​Sonda söyleyeceğimi başta söyleyeyim, sosyolog, psikolog, teolog,  terör uzmanı, siyaset bilimci falan değilim. Sadece sabah gördüğüm bir fotoğrafın bana düşündürdüklerini anlatmak istiyorum size...

        Fotoğraf Suriye'nin ya da Irak'ın herhangi bir yerinde olabilir, daha da önemlisi, Türkiye'nin herhangi bir yerinden olmayacağının coğrafyamız içinde garantisi yoktur. Zaten gidişatta hayır da yoktur.
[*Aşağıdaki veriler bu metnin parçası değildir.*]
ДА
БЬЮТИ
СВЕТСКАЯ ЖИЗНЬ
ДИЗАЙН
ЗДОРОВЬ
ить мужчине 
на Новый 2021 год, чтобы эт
Philip Mansel'in Halep kitabında "16. ve  17.yy.da Halep'te 53 han ve 56 çarşı olduğu, ve bunların ORtadoğu'nun en büyükleri olduğu, Arap çöllerinin en iyi atlarının burada satıldığı, Yahudiler, Tatarlar, İranlılar, Ermeniler, Hintliler ve çok çeşitli Hristiyan inançlarına rağmen Avrupa'da görülmeyen inanç özgürlüğünün Halepte yaşandığı, ipek, sabun, baharat ve keçi kılının yine buradan ihraç edildiği" anlatılmaktadır.  2018 yılı itibariyle özelde Halep'in, genelde bölgenin durumuna baktığımızda, insanın içinin ve umutlarının kararmamasının imkanı yok gibi bir şey sanırım. 
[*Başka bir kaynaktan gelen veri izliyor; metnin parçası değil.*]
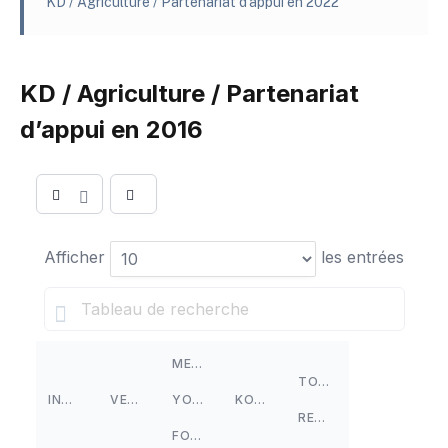
KD / Agriculture / Partenariat d’appui en 2022
KD / Agriculture / Partenariat
d’appui en 2016
Afficher
les entrées
MEDINA
TOTAL
INDICATEURS
VELINGARA
YORO
KOLDA
REGION
FOULAH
       Bölgeden düşen hemen her fotoğrafa baktığımda aklıma ilk gelen, bölgede cirit atan istihbarat örgütlerinin ülkelerinde her şeyin günlük güneşlik olduğu, insanların medeniyet ve rahatlık içinde mutlu mesut yaşadıkları oluyor. Halbuki her millet, seçtiği hükümetlerin icraatlerine ortak değil midir? Hiç mi rahatsızlık duymuyor bu insanlar Ortadoğuda yaşattıkları dramdan? Duymuyorlar belli ki, hatta böyle bir yer olduğunu bile bilmiyorlar muhtemelen. Oysa ne kadar güzel değil mi? Binlerce km öteden gel, insanların yerini yurdunu perişan et, insanları yerinden yurdundan et, sonra bu insanlar mülteci duruma geldiğinde sınırlarından içeri alma, açık denizlerde botlarını batır. Üstüne BM de "hümanizmcilik" oyna. Dostlar alışverişte görsün. 
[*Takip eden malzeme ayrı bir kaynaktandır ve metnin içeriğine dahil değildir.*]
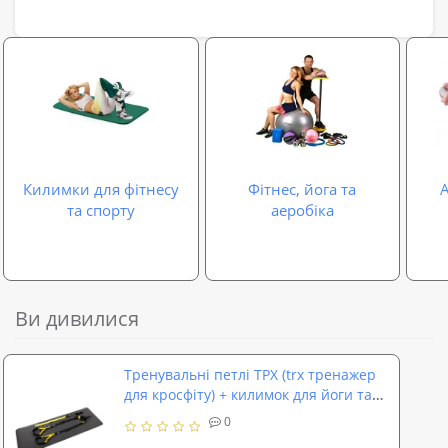
Килимки для фітнесу
Фітнес, йога та
та спорту
аеробіка
Ви дивилися
Тренувальні петлі ТРХ (trx тренажер
для кросфіту) + килимок для йоги та
фітнесу OSPORT Set 57 (n-0087)
0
      Sizlere fazla şehir efsanesi gelebilir, belki gerçekten öyledir fakat paylaşmadan edemeyeceğim. Bölgede kafa kol çıkaran ve yangın yerine çeviren hiçbir terör örgütünün "el kaidesi, Işıdı, pkksı, talibanı, hizbullahı, abdullahı, fetullahı dahil" Amerika ve İngiltereden hatta Rusyadan bağımsız ve onlardan habersiz teşekkül edemeyeceği, etmediği konusunda hiç kafa karışıklığı yaşamıyorum.  Beni daha çok üzen ise, tüm bu bölgenin "oku" diye başlayan bir dine mensup olması ve ısrarla okumaması, cehaletin yükselen kültür olarak empoze edilmesi, sanayisizliğin, teknolojisizliğin yarattığı yıkıma hep bu körü körüne inançların sebep olmasıdır. Tevekkül kültüründen nasiplenmemiş, ne dinini, ne medeniyetini öğrenememiş halk yığınlarının, ve bunlara çobanlık yapması için özel olarak servis edilen hükümetlerin nelere yol açabileceğini İran Devrimi ve hemen ardından İran- Irak savaşı ile başlayan, Irak'ın Kuveyt'i, Amerika'nın Irak'ı işgali ile devam eden, Turgut Özal döneminin kontrolsüz göçleri ile ilk kaotik durumu aralayan, ikinci Irak işgali ve Bağdat'ın düşmesi ile süren ikinci işgal dönemi, Arap baharı, Suriye'nin karıştırılması ve ikinci kontrolsüz göç dalgası ile test ettik, onayladık ve ağzımızın payını yeterince aldık. Alacaklar için ibret vardı, lakin bir onu alamadık... 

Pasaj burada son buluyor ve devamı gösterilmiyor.